Exercise - The entries below need to be transcribed exactly, without their images.
■ ■ ■ ■ ■
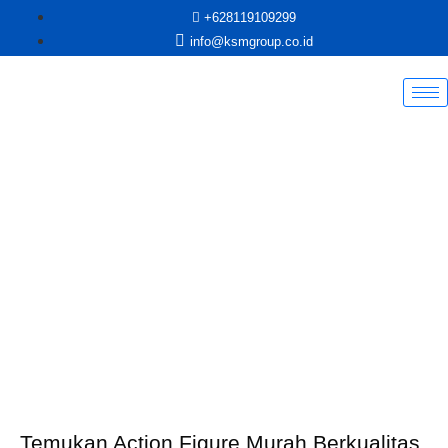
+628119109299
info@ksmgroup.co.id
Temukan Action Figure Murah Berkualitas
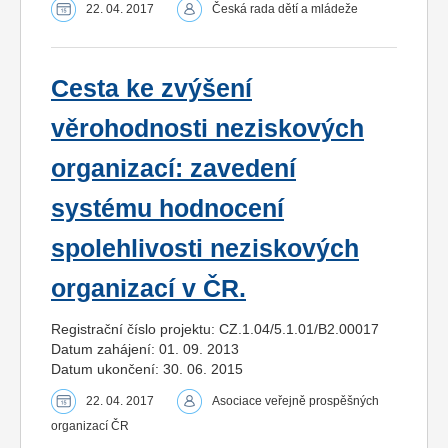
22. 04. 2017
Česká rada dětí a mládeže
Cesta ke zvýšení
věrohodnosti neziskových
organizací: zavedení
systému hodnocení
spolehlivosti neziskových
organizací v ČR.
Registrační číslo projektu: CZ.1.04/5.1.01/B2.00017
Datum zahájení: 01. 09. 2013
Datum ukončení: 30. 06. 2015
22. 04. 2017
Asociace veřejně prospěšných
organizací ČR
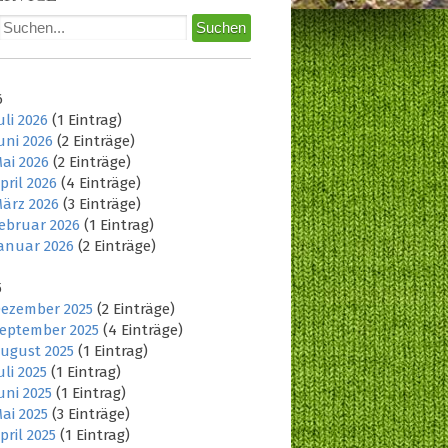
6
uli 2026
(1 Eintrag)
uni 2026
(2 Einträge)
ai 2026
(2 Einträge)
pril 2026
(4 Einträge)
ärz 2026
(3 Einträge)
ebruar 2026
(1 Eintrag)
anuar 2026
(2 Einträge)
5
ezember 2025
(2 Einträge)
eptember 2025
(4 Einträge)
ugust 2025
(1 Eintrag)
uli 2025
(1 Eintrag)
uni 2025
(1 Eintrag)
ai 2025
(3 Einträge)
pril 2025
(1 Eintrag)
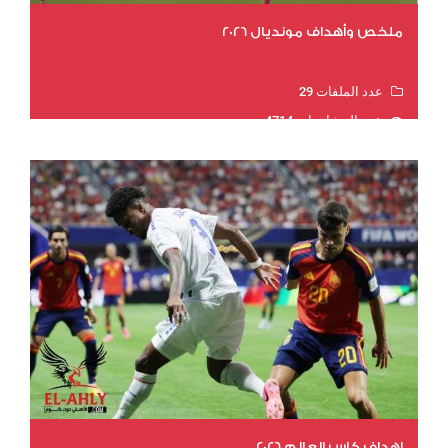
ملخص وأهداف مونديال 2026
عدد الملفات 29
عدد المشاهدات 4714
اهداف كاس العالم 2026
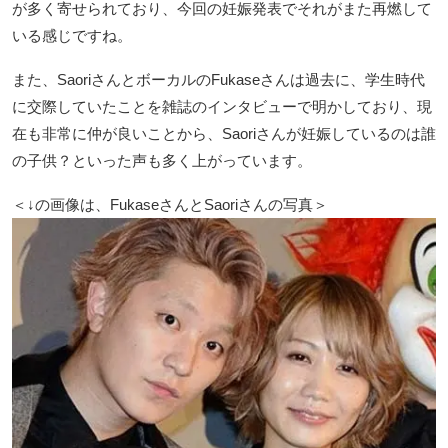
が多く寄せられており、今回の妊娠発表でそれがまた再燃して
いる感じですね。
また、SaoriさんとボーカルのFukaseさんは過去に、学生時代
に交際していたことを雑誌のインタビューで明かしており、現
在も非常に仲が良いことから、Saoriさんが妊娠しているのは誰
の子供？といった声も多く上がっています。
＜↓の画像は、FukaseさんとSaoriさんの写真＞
■ ■ ■ ■ ■
Response -
+628119109299
info@ksmgroup.co.id
Temukan Action Figure Murah Berkualitas
22. 04. 2017
Česká rada dětí a mládeže
Cesta ke zvýšení
věrohodnosti neziskových
organizací: zavedení
systému hodnocení
spolehlivosti neziskových
organizací v ČR.
Registrační číslo projektu: CZ.1.04/5.1.01/B2.00017
Datum zahájení: 01. 09. 2013
Datum ukončení: 30. 06. 2015
22. 04. 2017
Asociace veřejně prospěšných
organizací ČR
6
uli 2026
(1 Eintrag)
uni 2026
(2 Einträge)
ai 2026
(2 Einträge)
pril 2026
(4 Einträge)
ärz 2026
(3 Einträge)
ebruar 2026
(1 Eintrag)
anuar 2026
(2 Einträge)
5
ezember 2025
(2 Einträge)
eptember 2025
(4 Einträge)
ugust 2025
(1 Eintrag)
uli 2025
(1 Eintrag)
uni 2025
(1 Eintrag)
ai 2025
(3 Einträge)
pril 2025
(1 Eintrag)
ملخص وأهداف مونديال 2026
عدد الملفات 29
عدد المشاهدات 4714
اهداف كاس العالم 2026
が多く寄せられており、今回の妊娠発表でそれがまた再燃して
いる感じですね。
また、SaoriさんとボーカルのFukaseさんは過去に、学生時代
に交際していたことを雑誌のインタビューで明かしており、現
在も非常に仲が良いことから、Saoriさんが妊娠しているのは誰
の子供？といった声も多く上がっています。
＜↓の画像は、FukaseさんとSaoriさんの写真＞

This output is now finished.